Construction and Analysis of Web-Based Computer Science Information Networks

Speaker:
Jiawei Han
Department of Computer Science
University of Illinois at Urbana-Champaign

ABSTRACT
WINACS (Web-based Information Network Analysis for Computer Science) is an on-going research project that incorporates many recent, exciting developments in data sciences to construct a Web-based computer science information network, and discover, retrieve, rank, cluster, and analyze such an information network. With the rapid development of the Web, huge amounts of information are available on the Web in the form of Web documents, structures, and links. It has been a dream of the database and Web communities to harvest such information and reconcile the unstructured nature of the Web with the neat, semi-structured schemas of the database paradigm. Even though databases are currently used to generate Web content in some sites, the schemas of these databases are rarely consistent across a domain. However, with the recent research in Web structure mining and information network analysis, it becomes realistic to discover web hidden structures, construct heterogeneous information networks by integration of information from structured databases and Web contents, and perform in-depth analysis for systematic harvesting of such rich information on the Web.
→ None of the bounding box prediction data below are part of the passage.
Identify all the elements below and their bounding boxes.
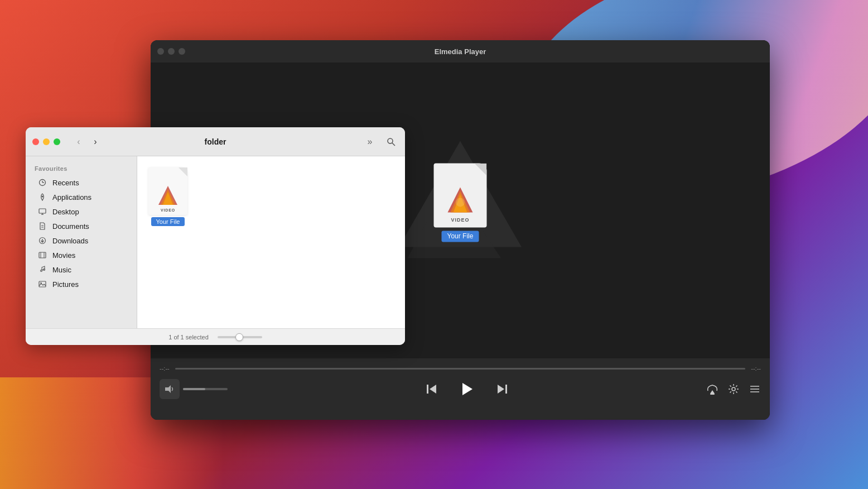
svg-rect-31 bbox=[39, 252, 46, 258]
svg-marker-12 bbox=[710, 390, 715, 394]
svg-point-5 bbox=[456, 198, 465, 207]
svg-point-23 bbox=[42, 196, 44, 198]
music-icon bbox=[38, 265, 47, 274]
volume-slider[interactable] bbox=[183, 388, 228, 390]
finder-file-doc: VIDEO bbox=[148, 167, 187, 215]
player-file-name-badge: Your File bbox=[442, 231, 479, 242]
size-slider-thumb bbox=[235, 333, 243, 341]
finder-toolbar-right: » bbox=[363, 135, 398, 149]
playlist-icon bbox=[749, 383, 761, 395]
next-icon bbox=[496, 383, 508, 395]
sidebar-item-movies[interactable]: Movies bbox=[29, 248, 133, 262]
sidebar-item-recents[interactable]: Recents bbox=[29, 175, 133, 190]
sidebar-item-label-recents: Recents bbox=[52, 179, 79, 187]
airplay-button[interactable] bbox=[706, 383, 718, 395]
finder-back-button[interactable]: ‹ bbox=[71, 135, 86, 149]
search-icon bbox=[387, 137, 396, 146]
finder-maximize-button[interactable] bbox=[54, 138, 60, 145]
finder-content: VIDEO Your File bbox=[137, 156, 405, 328]
airplay-icon bbox=[706, 383, 718, 395]
finder-search-button[interactable] bbox=[384, 135, 398, 149]
sidebar-item-downloads[interactable]: Downloads bbox=[29, 233, 133, 248]
finder-nav: ‹ › bbox=[71, 135, 103, 149]
statusbar-selection-text: 1 of 1 selected bbox=[168, 334, 209, 341]
player-title: Elmedia Player bbox=[435, 47, 486, 56]
svg-rect-24 bbox=[39, 209, 46, 213]
player-minimize-button[interactable] bbox=[168, 48, 175, 55]
svg-rect-7 bbox=[427, 385, 428, 394]
document-icon bbox=[38, 222, 47, 231]
finder-sidebar: Favourites Recents Applications Desktop bbox=[26, 156, 137, 328]
sidebar-item-label-desktop: Desktop bbox=[52, 208, 79, 216]
progress-track[interactable] bbox=[175, 368, 746, 370]
player-traffic-lights bbox=[157, 48, 185, 55]
player-file-type-label: VIDEO bbox=[451, 217, 469, 223]
sidebar-section-label: Favourites bbox=[26, 163, 137, 175]
finder-elmedia-logo-icon bbox=[157, 184, 179, 207]
finder-window: ‹ › folder » Favourites Recents bbox=[26, 127, 405, 345]
svg-line-19 bbox=[392, 143, 395, 146]
finder-body: Favourites Recents Applications Desktop bbox=[26, 156, 405, 328]
player-file-doc: VIDEO bbox=[434, 163, 487, 227]
play-button[interactable] bbox=[454, 376, 480, 402]
image-icon bbox=[38, 280, 47, 289]
settings-button[interactable] bbox=[727, 383, 740, 395]
svg-marker-9 bbox=[462, 383, 472, 395]
playlist-button[interactable] bbox=[749, 383, 761, 395]
finder-file-item[interactable]: VIDEO Your File bbox=[148, 167, 187, 226]
prev-button[interactable] bbox=[421, 378, 443, 400]
right-controls bbox=[706, 383, 761, 395]
finder-breadcrumb-button[interactable]: » bbox=[363, 135, 377, 149]
finder-folder-name: folder bbox=[205, 137, 226, 146]
time-start-label: --:-- bbox=[160, 365, 170, 372]
volume-icon bbox=[165, 385, 175, 394]
finder-close-button[interactable] bbox=[32, 138, 39, 145]
center-controls bbox=[421, 376, 513, 402]
volume-group bbox=[160, 379, 228, 399]
finder-traffic-lights bbox=[32, 138, 60, 145]
size-slider[interactable] bbox=[218, 336, 262, 338]
svg-rect-10 bbox=[505, 385, 507, 394]
controls-row bbox=[160, 376, 761, 408]
prev-icon bbox=[426, 383, 438, 395]
volume-button[interactable] bbox=[160, 379, 180, 399]
svg-point-18 bbox=[388, 138, 393, 143]
player-file-icon: VIDEO Your File bbox=[434, 163, 487, 242]
sidebar-item-label-applications: Applications bbox=[52, 193, 91, 202]
sidebar-item-label-pictures: Pictures bbox=[52, 280, 79, 289]
progress-bar-row: --:-- --:-- bbox=[160, 358, 761, 376]
svg-point-35 bbox=[44, 269, 45, 271]
sidebar-item-label-documents: Documents bbox=[52, 222, 89, 231]
monitor-icon bbox=[38, 207, 47, 216]
sidebar-item-label-downloads: Downloads bbox=[52, 237, 88, 245]
svg-rect-36 bbox=[39, 281, 46, 287]
finder-file-type-label: VIDEO bbox=[161, 208, 175, 212]
svg-marker-6 bbox=[165, 385, 171, 393]
svg-point-34 bbox=[41, 270, 42, 272]
sidebar-item-desktop[interactable]: Desktop bbox=[29, 204, 133, 219]
finder-forward-button[interactable]: › bbox=[88, 135, 103, 149]
clock-icon bbox=[38, 178, 47, 187]
player-controls-bar: --:-- --:-- bbox=[151, 358, 770, 420]
volume-slider-fill bbox=[183, 388, 205, 390]
svg-point-14 bbox=[732, 387, 735, 391]
player-maximize-button[interactable] bbox=[179, 48, 185, 55]
sidebar-item-label-movies: Movies bbox=[52, 251, 75, 260]
player-close-button[interactable] bbox=[157, 48, 164, 55]
finder-files-area: VIDEO Your File bbox=[137, 156, 405, 237]
svg-marker-8 bbox=[430, 385, 436, 394]
finder-file-name-badge: Your File bbox=[151, 217, 184, 226]
elmedia-logo-icon bbox=[445, 184, 476, 215]
svg-marker-11 bbox=[498, 385, 504, 394]
finder-minimize-button[interactable] bbox=[43, 138, 50, 145]
sidebar-item-pictures[interactable]: Pictures bbox=[29, 277, 133, 291]
finder-titlebar: ‹ › folder » bbox=[26, 127, 405, 156]
player-titlebar: Elmedia Player bbox=[151, 40, 770, 63]
rocket-icon bbox=[38, 193, 47, 202]
sidebar-item-applications[interactable]: Applications bbox=[29, 190, 133, 204]
finder-statusbar: 1 of 1 selected bbox=[26, 328, 405, 345]
sidebar-item-music[interactable]: Music bbox=[29, 262, 133, 277]
next-button[interactable] bbox=[491, 378, 513, 400]
sidebar-item-documents[interactable]: Documents bbox=[29, 219, 133, 233]
film-icon bbox=[38, 251, 47, 260]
Taking computer science as a dedicated domain, WINACS first discovers Web entity structures, integrates the contents in the DBLP database with that on the Web to construct a heterogeneous computer science information network. With this structure in hand, WINACS is able to rank, cluster and analyze this network and support intelligent and analytical queries. In this talk, we will discuss the principles of information network-based web mining, show multiple salient features of WINACS and demonstrate how computer science Web pages and DBLP can be nicely integrated to support queries and mining in highly friendly and intelligent ways. We envision the methodologies can be extended to handle many other exciting information networks extracted from the Web, such as general academia, governments, sports and so on.
This project is being developed at the Data Mining Research Group in Computer Science, Univ. of Illinois, supported by multiple research funds.